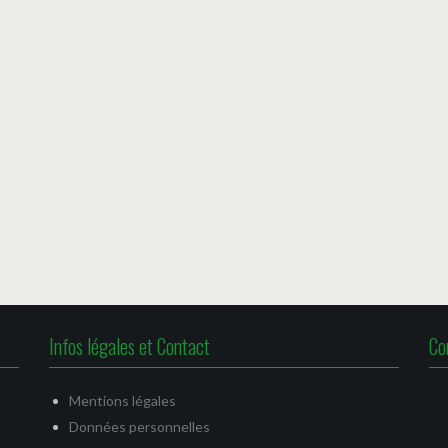
Infos légales et Contact
Co
Mentions légales
Données personnelles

* [DESCRIPTION OF THE TASK]:
All of the material above needs to be restated exactly, with no pictures.

* [PROBLEM SOLUTION]:
Infos légales et Contact
Co
Mentions légales
Données personnelles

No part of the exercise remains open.